= Roy Jackson (artist) =

Australian artist

Roy Jackson (1944–2013) was an Australian contemporary artist, one of a group of artists based at Widden Weddin, Wedderburn. His work is part of the permanent collections of Artbank, the National Gallery of Australia, the Art Gallery of New South Wales, and the National Gallery of Victoria.

==Early life==
Jackson was born in South London, England in 1944. At the age of 13 he was selected under the Tripartite System of education to attend Sutton East Technical College School of Art, one of several junior art schools run by County Councils in the post-war era. George Mackley, a master craftsman of wood engraving who had trained as a teacher of art at Goldsmiths’ College, London, was the enlightened headmaster. Mackley stated in his article entitled 'Art in Adolescence or What You Will' (1959) for 'The New Era Journal' that "art is not fundamentally a purely manual process. Its spirit is born in the mind, and its body is fashioned by the hand".

Jackson went to Australia at age 15 with his parents, who migrated as Ten Pound Poms. He returned a year later to complete his art education at Sutton, then Wimbledon College of Art, where he was in the first cohort of the new, “degree equivalent”, National Diploma in Design (Dip AD), which he was awarded in 1965 by the National Council for Diplomas in Art and Design.

== Career ==
Jackson returned to Australia in the mid-1960s and, from 1968, taught part-time on and off for three decades at East Sydney Technical College, where he met Elisabeth Cummings. Jackson and Cummings were two of the four founding members of Widden Weddin in Wedderburn, New South Wales. They built their studios on 10 acres of land, alongside Joan Brassil and Fred Braat. John Peart joined in the 1980s, with the extension of the site up to 25 acres. Widden Weddin remained Jackson's "base" for 38 years.

Jackson travelled extensively to remote locations in Australia.
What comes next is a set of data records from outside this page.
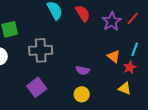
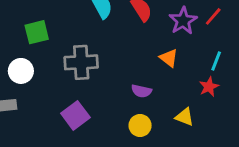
orange triangle: (114, 56) -> (169, 58), moved
yellow triangle: (125, 88) -> (185, 117), moved

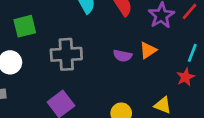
orange triangle: (169, 58) -> (148, 50), turned 48
purple semicircle: (141, 91) -> (123, 56), moved

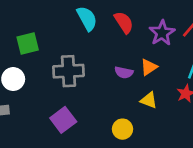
yellow triangle: (163, 105) -> (149, 100), moved

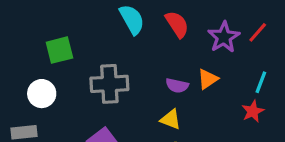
yellow triangle: (149, 100) -> (171, 119), moved

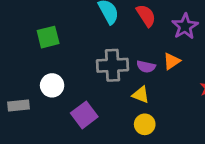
gray cross: (109, 84) -> (112, 65), moved
white circle: (42, 94) -> (52, 85), moved

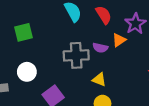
orange triangle: (172, 61) -> (119, 40), moved
purple semicircle: (146, 67) -> (100, 48), moved

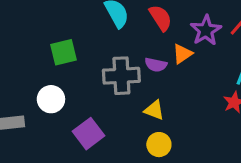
green square: (24, 32) -> (64, 52), moved

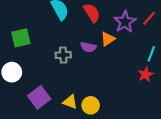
gray cross: (121, 76) -> (63, 55), size x0.6
yellow triangle: (154, 110) -> (70, 102), moved

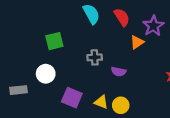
purple semicircle: (88, 47) -> (119, 72), moved
purple square: (39, 97) -> (72, 98), turned -30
His paintings celebrate this. One of his paintings, ‘Jowalbinna bushcamp’ (1989), which was purchased by the National Gallery of Australia, relates to his trips in the late 1980s and 1990s to this conservation area of rock art galleries in the Cape York Peninsula. The property and bush camp named Jowalbinna were leased to Percy Trezise, who began exploring and recording the Quinkan rock art in the 1960s; it was finally inscribed on the Australian National Heritage List in 2018.

Another significant painting named ‘Gilgai Gibber Plains’ (1994) was shortlisted for the Wynne Prize in 1997 and donated to the collection of the Art Gallery of New South Wales by the estate of Roy Jackson in 2015. Jackson was a finalist for the Wynne Prize on numerous other occasions (1990: ‘Small house bright land’, 1998: ‘Jump-up country’, 2000: ‘Ewaninga’, 2001: ‘Desert moon’, 2002: ‘Upper Macleay’, 2003: ‘Line- Along Line’). Jackson was also a finalist for the Sir John Sulman Prize on four occasions (1996: ‘Turning stones into stars’, 1998: ‘Beachcombing near Cooktown’, 2003: ‘Inch time foot gem’, 2007: ‘Blue note’). Jackson was awarded other art prizes, including the Maitland Art Prize in 1997 for ‘Last light’ (judged by Edmund Capon) and the Mosman Art Prize in 2002 for ‘Gulgan Flats’ (judged by Terence Maloon), both works entering the respective collections.

In an exhibition at the University of Sydney War Memorial Art Gallery in 2003, Jackson was exhibited alongside Ian Fairweather and Tony Tuckson, both British-born and educated Australian painters.

In 1995, Jackson divided his time between Australia and the UK. He established a studio in Northumberland, near Hadrian's Wall, which became his UK "base", enabling him to travel to remote locations in Europe, particularly Greece. Jackson had lived on the small Greek island of Poros for nine months in 1973. In England, Jackson had solo exhibitions in two northern regional art centres, Queen's Hall, Hexham and The Customs House, South Shields in 2001. Jackson's exploration of colour and form in the works exhibited in 2001 was of interest to Anya Hurlbert, Professor of Visual Neuroscience at Newcastle University, who invited him to exhibit on the occasion of the opening of the new Henry Wellcome Building, Institute of Neuroscience.

Jackson had a retrospective exhibition at the Australian National University Drill Hall Gallery which opened in 2013, shortly after his premature death from cancer. This exhibition toured to the S.H Ervin Gallery and then on to Maitland Regional Art Gallery and other regional art centres in Wollongong, Tamworth and Orange, New South Wales. The retrospective was accompanied by the monograph ‘Roy Jackson hands on’.

==Artistic philosophy==

Jackson's work was about “conveying a sense of place or a sense of a sensation”. It was “not sufficient to provide a snapshot of life, in the manner of a realist painter”. Jackson was strongly inspired by the bushland landscape around his Wedderburn home, once saying, "If someone asks me what has influenced me most in my work, I simply point to the landscape of this place".